REQUIRED WORK —
When writing out the entries below, keep only the lines from the line with "Muhammad Imran" to the line with "80 Human Rights Law Research Topics", both included, exactly as they are, and leave the pictures aside.

Records from a collection —
= Beginning of Section =
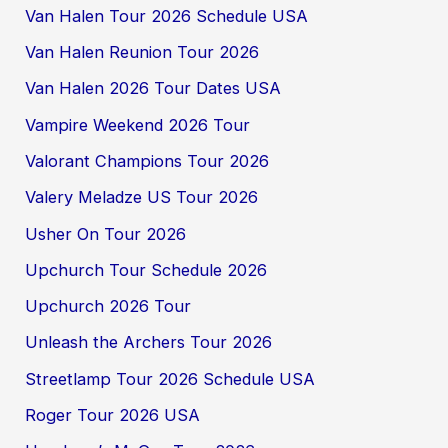
Van Halen Tour 2026 Schedule USA
Van Halen Reunion Tour 2026
Van Halen 2026 Tour Dates USA
Vampire Weekend 2026 Tour
Valorant Champions Tour 2026
Valery Meladze US Tour 2026
Usher On Tour 2026
Upchurch Tour Schedule 2026
Upchurch 2026 Tour
Unleash the Archers Tour 2026
Streetlamp Tour 2026 Schedule USA
Roger Tour 2026 USA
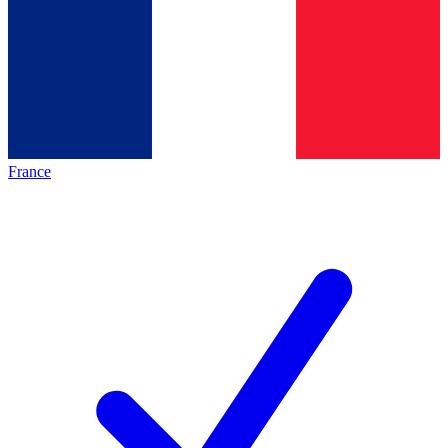
France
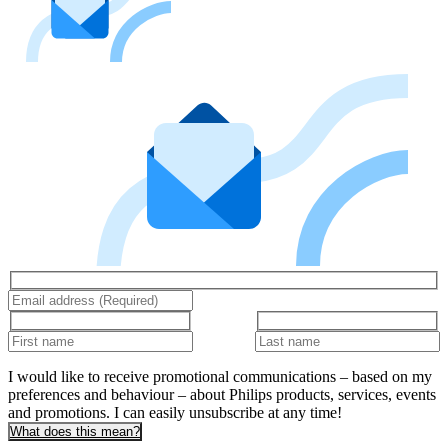
I would like to receive promotional communications – based on my
preferences and behaviour – about Philips products, services, events
and promotions. I can easily unsubscribe at any time!
What does this mean?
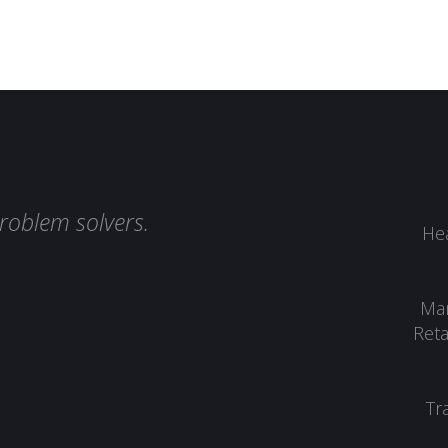
roblem solvers.
Hea
Man
Reta
Tr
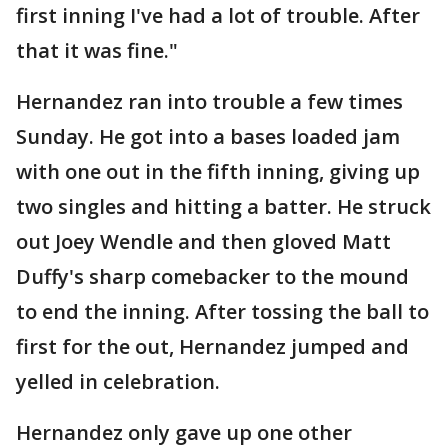
first inning I've had a lot of trouble. After
that it was fine."
Hernandez ran into trouble a few times
Sunday. He got into a bases loaded jam
with one out in the fifth inning, giving up
two singles and hitting a batter. He struck
out Joey Wendle and then gloved Matt
Duffy's sharp comebacker to the mound
to end the inning. After tossing the ball to
first for the out, Hernandez jumped and
yelled in celebration.
Hernandez only gave up one other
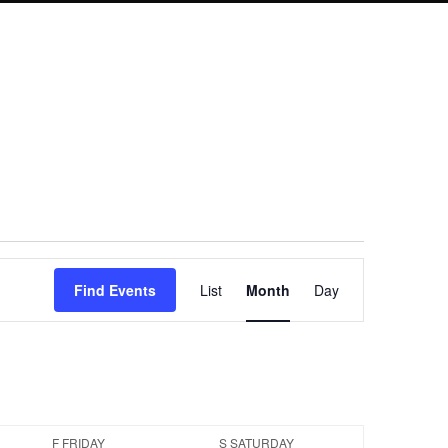
Event
Find Events
List
Month
Day
Views
Navigation
F
FRIDAY
S
SATURDAY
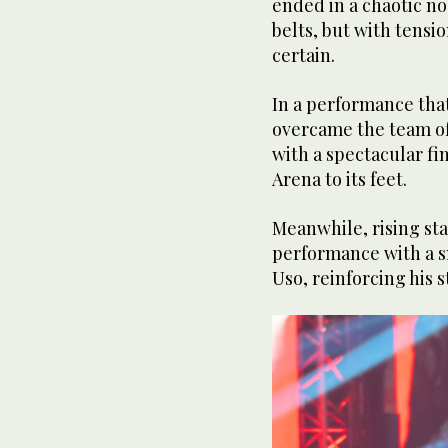
ended in a chaotic no
belts, but with tensi
certain.
In a performance that
overcame the team of
with a spectacular f
Arena to its feet.
Meanwhile, rising st
performance with a sm
Uso, reinforcing his s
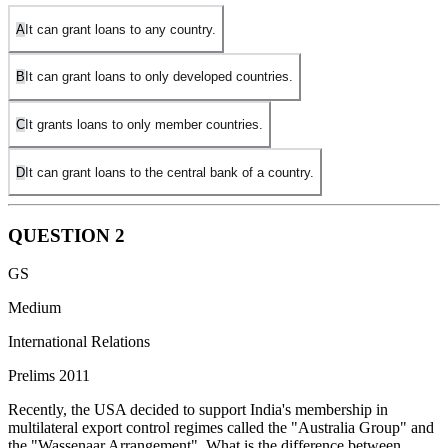
A
It can grant loans to any country.
B
It can grant loans to only developed countries.
C
It grants loans to only member countries.
D
It can grant loans to the central bank of a country.
QUESTION
2
GS
Medium
International Relations
Prelims 2011
Recently, the USA decided to support India's membership in
multilateral export control regimes called the "Australia Group" and
the "Wassenaar Arrangement". What is the difference between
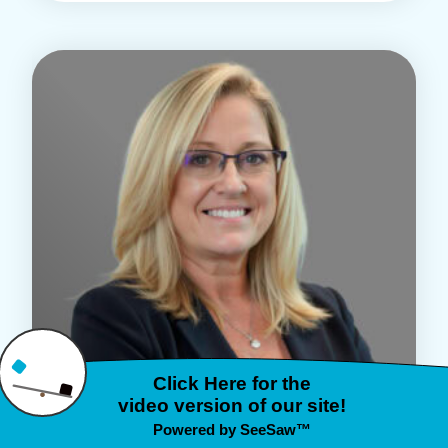
MENTAL HEALTH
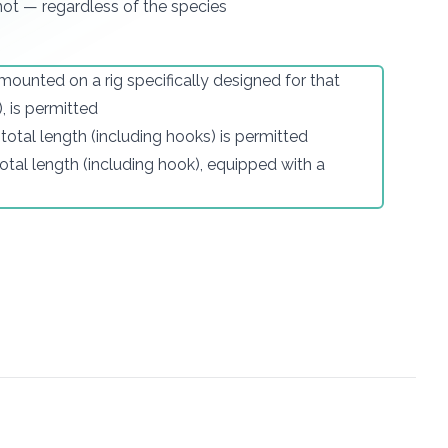
 not — regardless of the species
ounted on a rig specifically designed for that
, is permitted
n total length (including hooks) is permitted
 total length (including hook), equipped with a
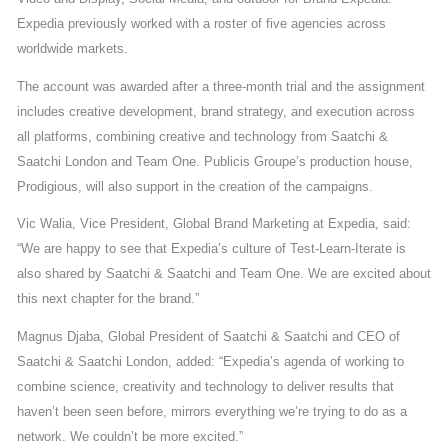
Expedia previously worked with a roster of five agencies across
worldwide markets.
The account was awarded after a three-month trial and the assignment
includes creative development, brand strategy, and execution across
all platforms, combining creative and technology from Saatchi &
Saatchi London and Team One. Publicis Groupe’s production house,
Prodigious, will also support in the creation of the campaigns.
Vic Walia, Vice President, Global Brand Marketing at Expedia, said:
“We are happy to see that Expedia’s culture of Test-Learn-Iterate is
also shared by Saatchi & Saatchi and Team One. We are excited about
this next chapter for the brand.”
Magnus Djaba, Global President of Saatchi & Saatchi and CEO of
Saatchi & Saatchi London, added: “Expedia’s agenda of working to
combine science, creativity and technology to deliver results that
haven’t been seen before, mirrors everything we’re trying to do as a
network. We couldn’t be more excited.”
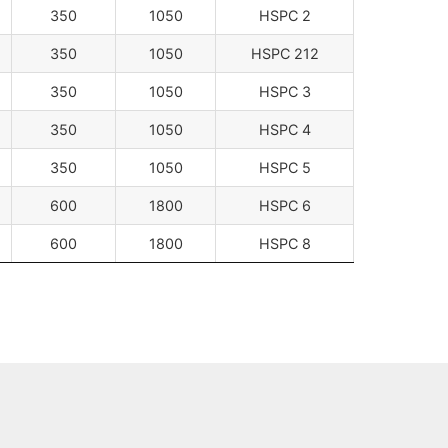
350
1050
HSPC 2
350
1050
HSPC 212
350
1050
HSPC 3
350
1050
HSPC 4
350
1050
HSPC 5
600
1800
HSPC 6
600
1800
HSPC 8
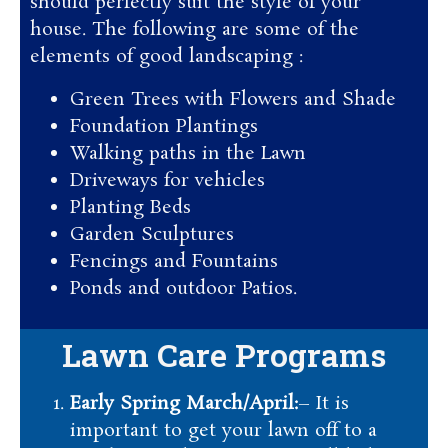
should perfectly suit the style of your
house. The following are some of the
elements of good landscaping :
Green Trees with Flowers and Shade
Foundation Plantings
Walking paths in the Lawn
Driveways for vehicles
Planting Beds
Garden Sculptures
Fencings and Fountains
Ponds and outdoor Patios.
Lawn Care Programs
Early Spring March/April:
– It is
important to get your lawn off to a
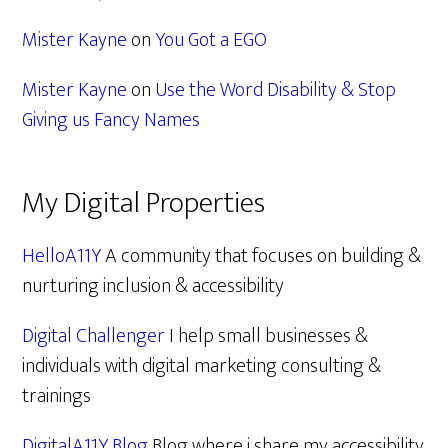
Mister Kayne
on
You Got a EGO
Mister Kayne
on
Use the Word Disability & Stop
Giving us Fancy Names
My Digital Properties
HelloA11Y
A community that focuses on building &
nurturing inclusion & accessibility
Digital Challenger
I help small businesses &
individuals with digital marketing consulting &
trainings
DigitalA11Y Blog
Blog where i share my accessibility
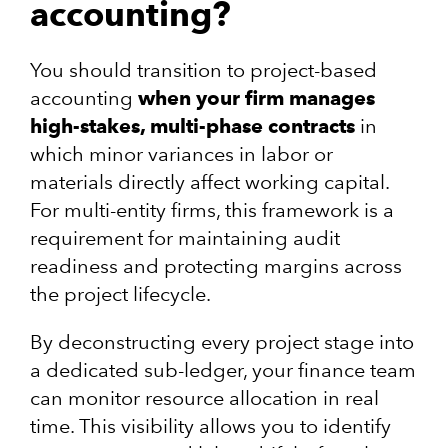
accounting?
You should transition to project-based
accounting
when your firm manages
high-stakes, multi-phase contracts
in
which minor variances in labor or
materials directly affect working capital.
For multi-entity firms, this framework is a
requirement for maintaining audit
readiness and protecting margins across
the project lifecycle.
By deconstructing every project stage into
a dedicated sub-ledger, your finance team
can monitor resource allocation in real
time. This visibility allows you to identify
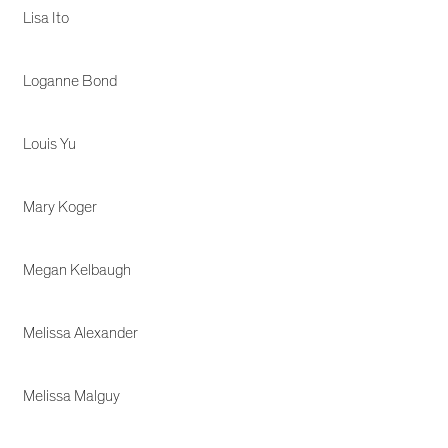
Lisa Ito
Loganne Bond
Louis Yu
Mary Koger
Megan Kelbaugh
Melissa Alexander
Melissa Malguy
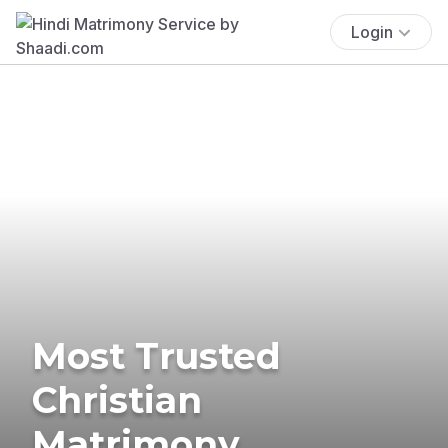
Login
Most Trusted
Christian
Matrimony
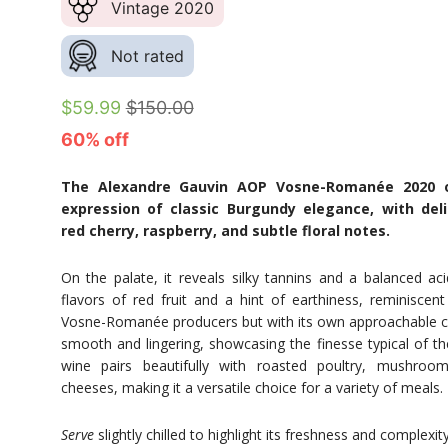
Vintage 2020
Not rated
$59.99
$150.00
60% off
The Alexandre Gauvin AOP Vosne-Romanée 2020 of
expression of classic Burgundy elegance, with del
red cherry, raspberry, and subtle floral notes.
On the palate, it reveals silky tannins and a balanced aci
flavors of red fruit and a hint of earthiness, reminisc
Vosne-Romanée producers but with its own approachable ch
smooth and lingering, showcasing the finesse typical of the
wine pairs beautifully with roasted poultry, mushroo
cheeses, making it a versatile choice for a variety of meals.
Serve
slightly chilled to highlight its freshness and complexity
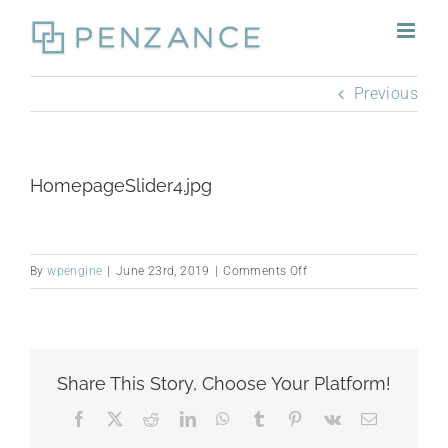
Skip
to
content
Previous
HomepageSlider4.jpg
on
By
wpengine
|
June 23rd, 2019
|
Comments Off
HomepageSlider4.jpg
Share This Story, Choose Your Platform!
Facebook
X
Reddit
LinkedIn
WhatsApp
Tumblr
Pinterest
Vk
Email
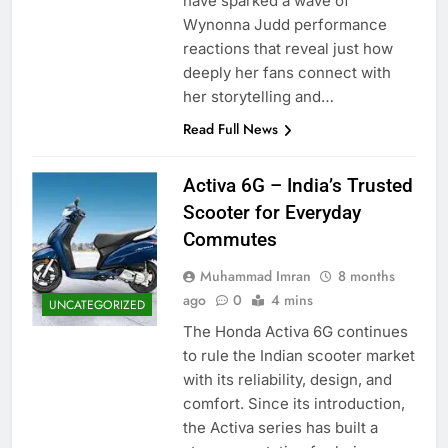
have sparked a wave of
Wynonna Judd performance
reactions that reveal just how
deeply her fans connect with
her storytelling and…
Read Full News
Activa 6G – India’s Trusted
Scooter for Everyday
Commutes
Muhammad Imran
8 months
ago
0
4 mins
UNCATEGORIZED
The Honda Activa 6G continues
to rule the Indian scooter market
with its reliability, design, and
comfort. Since its introduction,
the Activa series has built a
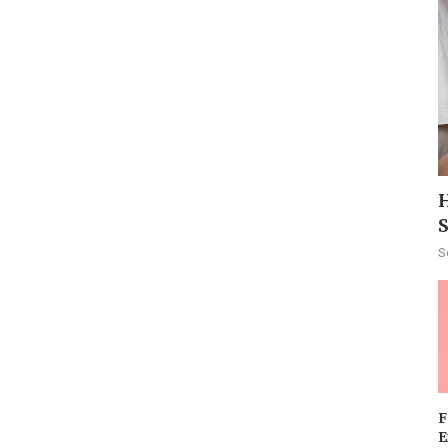
H
S
F
E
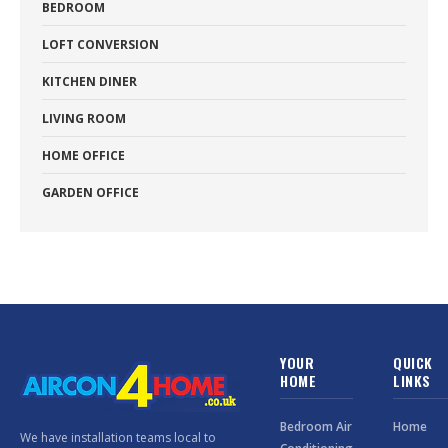
BEDROOM
LOFT CONVERSION
KITCHEN DINER
LIVING ROOM
HOME OFFICE
GARDEN OFFICE
YOUR
QUICK
HOME
LINKS
Bedroom Air
Home
We have installation teams local to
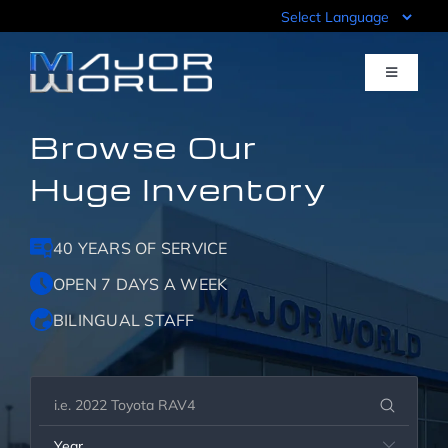
Skip
to
content
Toggle
Navigati
Browse Our
Inventory
Huge Inventory
Pre-Qualify
40 YEARS OF SERVICE
Value Your Trade
OPEN 7 DAYS A WEEK
BILINGUAL STAFF
Sell Your Car
Specials
Year

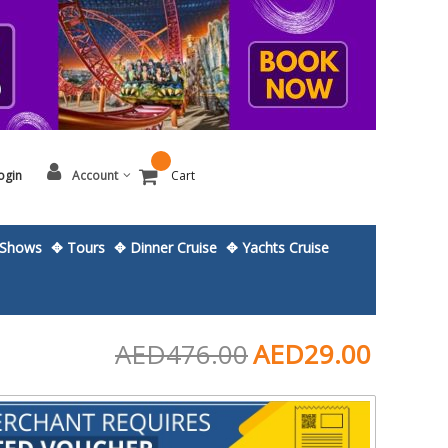
ogin
Account
Cart
Shows
✥ Tours
✥ Dinner Cruise
✥ Yachts Cruise
AED476.00
AED29.00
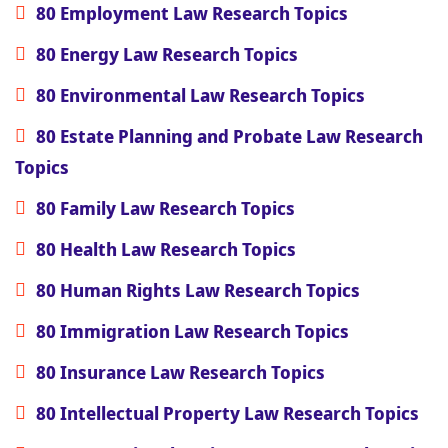
80 Employment Law Research Topics
80 Energy Law Research Topics
80 Environmental Law Research Topics
80 Estate Planning and Probate Law Research
Topics
80 Family Law Research Topics
80 Health Law Research Topics
80 Human Rights Law Research Topics
80 Immigration Law Research Topics
80 Insurance Law Research Topics
80 Intellectual Property Law Research Topics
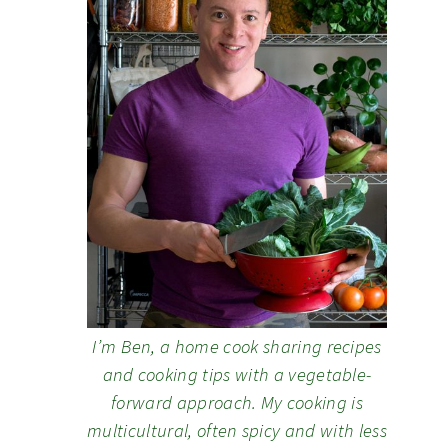
I’m Ben, a home cook sharing recipes
and cooking tips with a vegetable-
forward approach. My cooking is
multicultural, often spicy and with less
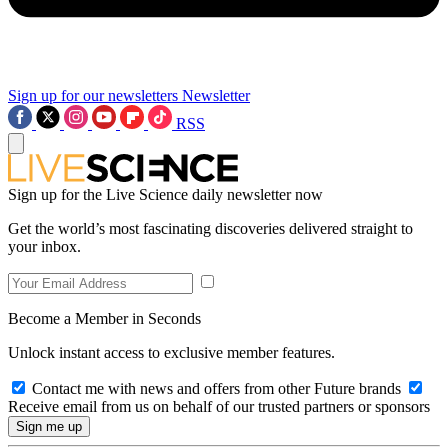
Sign up for our newsletters
Newsletter
RSS
Sign up for the Live Science daily newsletter now
Get the world’s most fascinating discoveries delivered straight to
your inbox.
Become a Member in Seconds
Unlock instant access to exclusive member features.
Contact me with news and offers from other Future brands
Receive email from us on behalf of our trusted partners or sponsors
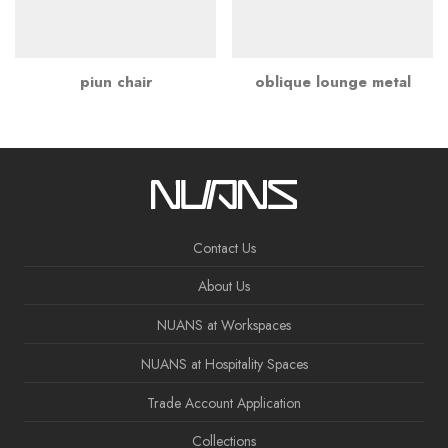
piun chair
oblique lounge metal
Contact Us
About Us
NUANS at Workspaces
NUANS at Hospitality Spaces
Trade Account Application
Collections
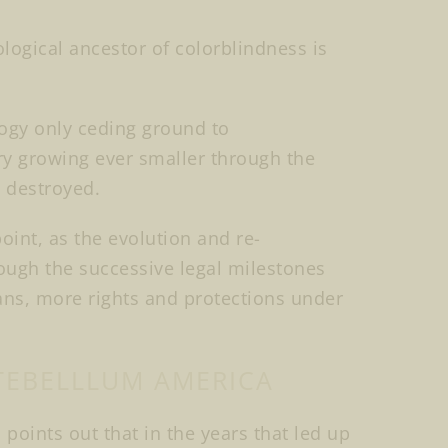
ological ancestor of colorblindness is
logy only ceding ground to
ory growing ever smaller through the
d destroyed.
point, as the evolution and re-
ough the successive legal milestones
ans, more rights and protections under
TEBELLLUM AMERICA
 points out that in the years that led up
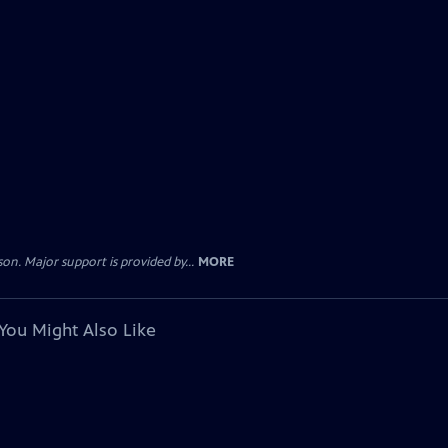
. Major support is provided by...
MORE
You Might Also Like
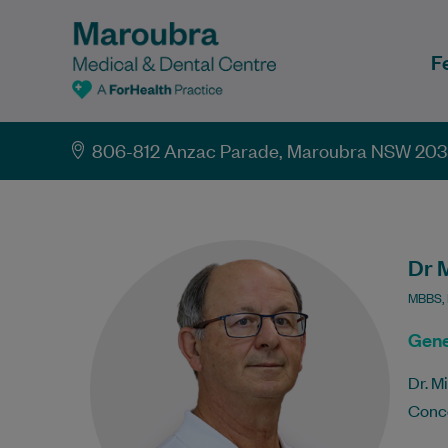
F
806-812 Anzac Parade, Maroubra NSW 20
Dr 
MBBS,
Gene
Dr. M
Conco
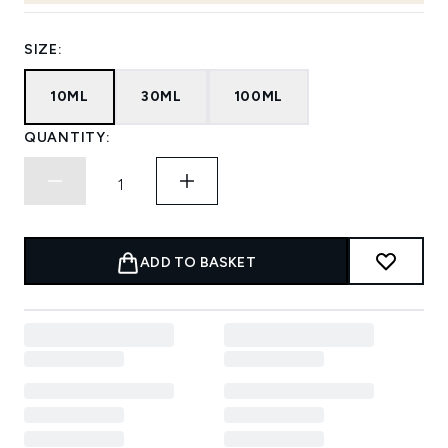
SIZE:
10ML
30ML
100ML
QUANTITY:
ADD TO BASKET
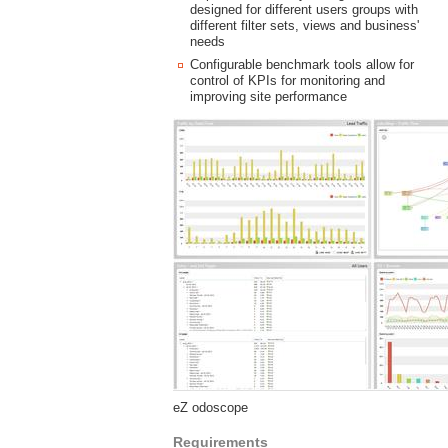
designed for different users groups with
different filter sets, views and business'
needs
Configurable benchmark tools allow for
control of KPIs for monitoring and
improving site performance
eZ odoscope
Requirements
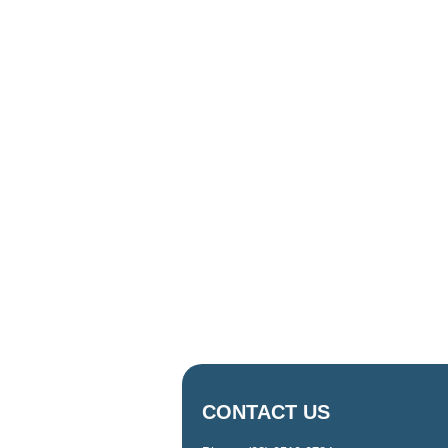
CONTACT US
= End of Section =
WRITTEN SOLUTION —
Muhammad Imran
8 months
ago
0
4 mins
UNCATEGORIZED
The Honda Activa 6G continues
to rule the Indian scooter market
with its reliability, design, and
comfort. Since its introduction,
the Activa series has built a
H
S
F
E
BEDROOM
LOFT CONVERSION
KITCHEN DINER
LIVING ROOM
HOME OFFICE
GARDEN OFFICE
YOUR
QUICK
HOME
LINKS
Bedroom Air
Home
We have installation teams local to
Skip
to
content
Toggle
Navigati
Browse Our
Inventory
Huge Inventory
Pre-Qualify
40 YEARS OF SERVICE
Value Your Trade
OPEN 7 DAYS A WEEK
BILINGUAL STAFF
Sell Your Car
Specials
Year

ogin
Account
Cart
Shows
✥ Tours
✥ Dinner Cruise
✥ Yachts Cruise
AED476.00
AED29.00
80 Employment Law Research Topics
80 Energy Law Research Topics
80 Environmental Law Research Topics
80 Estate Planning and Probate Law Research
Topics
80 Family Law Research Topics
80 Health Law Research Topics
80 Human Rights Law Research Topics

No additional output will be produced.